6. I think I’m going to make it. I have one row left to go and then a rather ridiculous bind off, but it still seems doable as long as I don’t buy a new dress, get my hair done or clean the house.

7. Luckily,  I don’t care much about any of those things.

8. There’s a chance Sam comes by her temperament honestly.

9. I am thinking about knitting 25 tiny things before December 1st. I have three.

10.  Yeah.

How are you?

Just get in the car

If there is one thing that Joe and I have worked out over the last year, it’s that we don’t know what’s going on, or what the future holds. We’ve been waiting forever for it to be “a good time” for us to take some trips, see a bit of the world, but it’s always been that the girls were too young, or it wasn’t a good time to leave work, or we didn’t have time or… a million reasons.  Since Joe’s Mum had her stroke, and my Mum died, we’ve slowly come to realize that saving this all up for when there’s a better time is probably dumb. (We’re also, a year and change into being Grandparents, working out that this idea we had that our family will need us less and we wouldn’t mind being away as time goes on was pretty laughable. That day’s simply not coming.) Therefore…

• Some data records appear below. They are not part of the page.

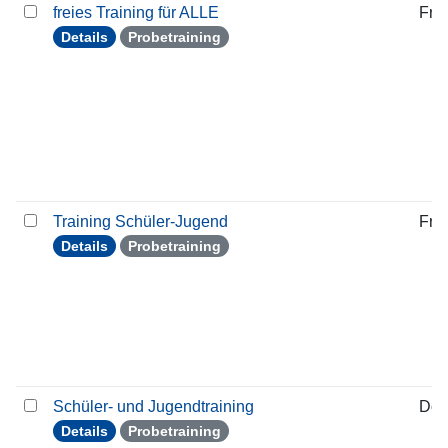
freies Training für ALLE
Frei
Details
Probetraining
Training Schüler-Jugend
Frei
Details
Probetraining
Schüler- und Jugendtraining
Don
Details
Probetraining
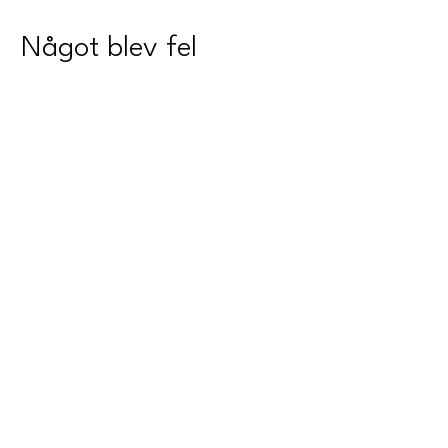
Något blev fel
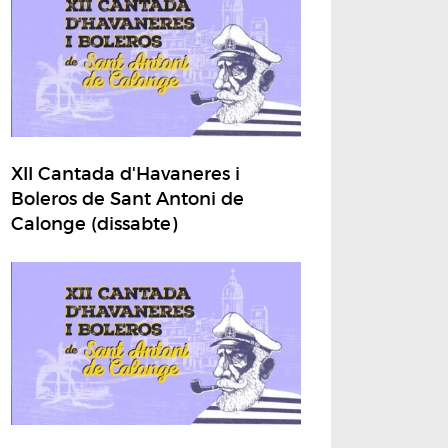
XII Cantada d'Havaneres i
Boleros de Sant Antoni de
Calonge (dissabte)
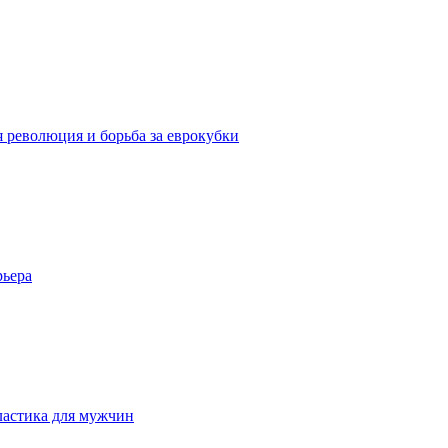
я революция и борьба за еврокубки
рьера
ластика для мужчин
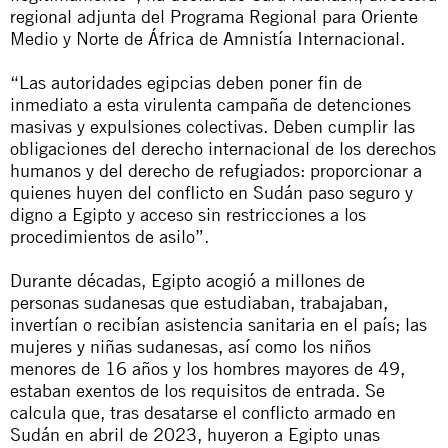
regional adjunta del Programa Regional para Oriente
Medio y Norte de África de Amnistía Internacional.
“Las autoridades egipcias deben poner fin de
inmediato a esta virulenta campaña de detenciones
masivas y expulsiones colectivas. Deben cumplir las
obligaciones del derecho internacional de los derechos
humanos y del derecho de refugiados: proporcionar a
quienes huyen del conflicto en Sudán paso seguro y
digno a Egipto y acceso sin restricciones a los
procedimientos de asilo”.
Durante décadas, Egipto acogió a millones de
personas sudanesas que estudiaban, trabajaban,
invertían o recibían asistencia sanitaria en el país; las
mujeres y niñas sudanesas, así como los niños
menores de 16 años y los hombres mayores de 49,
estaban exentos de los requisitos de entrada. Se
calcula que, tras desatarse el conflicto armado en
Sudán en abril de 2023, huyeron a Egipto unas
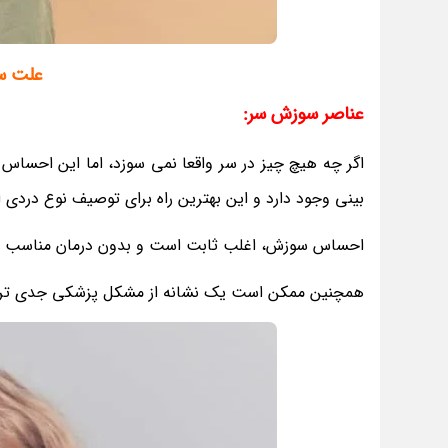
علت سو
عناصر سوزش سر:
اگر چه هیچ چیز در سر واقعا نمی سوزد، اما این احساس
بینی وجود دارد و این بهترین راه برای توصیف نوع در
احساس سوزش، اغلب ثابت است و بدون درمان مناسب به
همچنین ممکن است یک نشانه از مشکل پزشکی جدی تری با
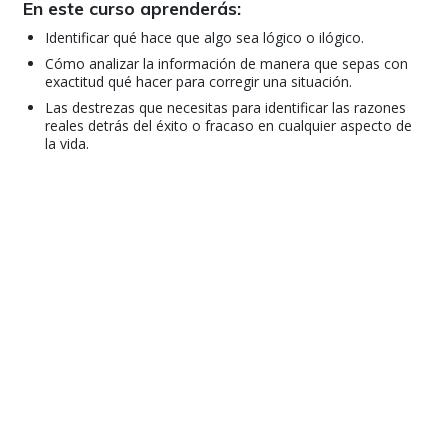
En este curso aprenderás:
Identificar qué hace que algo sea lógico o ilógico.
Cómo analizar la información de manera que sepas con
exactitud qué hacer para corregir una situación.
Las destrezas que necesitas para identificar las razones
reales detrás del éxito o fracaso en cualquier aspecto de
la vida.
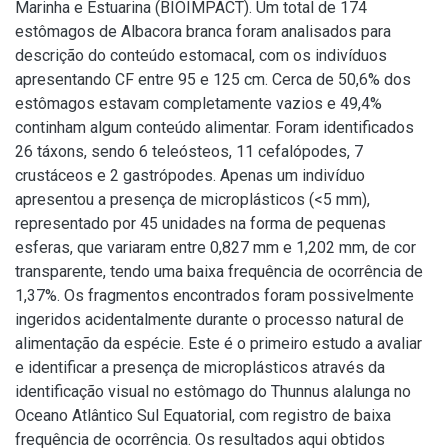
Marinha e Estuarina (BIOIMPACT). Um total de 174
estômagos de Albacora branca foram analisados para
descrição do conteúdo estomacal, com os indivíduos
apresentando CF entre 95 e 125 cm. Cerca de 50,6% dos
estômagos estavam completamente vazios e 49,4%
continham algum conteúdo alimentar. Foram identificados
26 táxons, sendo 6 teleósteos, 11 cefalópodes, 7
crustáceos e 2 gastrópodes. Apenas um indivíduo
apresentou a presença de microplásticos (<5 mm),
representado por 45 unidades na forma de pequenas
esferas, que variaram entre 0,827 mm e 1,202 mm, de cor
transparente, tendo uma baixa frequência de ocorrência de
1,37%. Os fragmentos encontrados foram possivelmente
ingeridos acidentalmente durante o processo natural de
alimentação da espécie. Este é o primeiro estudo a avaliar
e identificar a presença de microplásticos através da
identificação visual no estômago do Thunnus alalunga no
Oceano Atlântico Sul Equatorial, com registro de baixa
frequência de ocorrência. Os resultados aqui obtidos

Hola!  We’re in Spain.  Less than 20 hours after coming home from the Columbia Gorge and Knot Another Fiber Festival, I got back on a plane and we travelled to Zurich, and then Barcelona, Spain.  (This is the biggest barrier to holidays, we’re both still self-employed full time. There just aren’t many days we aren’t working. We fit this in between two of my work trips. I bet that when I get home next week and have to leave the next day for Port Ludlow I am going to have a few regrets.) In knitting news, I brought three projects with me, and have already worked out where the local yarn shop is. (Just in case.)  I finished the baby blanket (and I’ll tell you all about it once it arrives at it’s final destination. Joe mailed it to the baby in question while I was out of town – so it should get there any minute now. The eagle is flying.) I’ve happily moved onto the next big white thing…

Samantha’s wedding shawl.  The pattern’s Timeless, and the yarn is Shibui Lunar, and the beads are silver lined crystals.

While I’m about as brave as a knitter comes, even I have to admit that beads and white laceweight aren’t the best travel knitting, so in my purse I’ve got a kit from Canon Hand Dyes to make the Graduated Stripes Cowl.  Round and round, perfect for a site seeing tourist on the town.

I’ve also got a sock, but I’ll tell you more about that later. Joe’s waiting patiently by the door (read tapping his foot at me) and today’s his 50th birthday, so off I go.  The two of us are bound for adventure.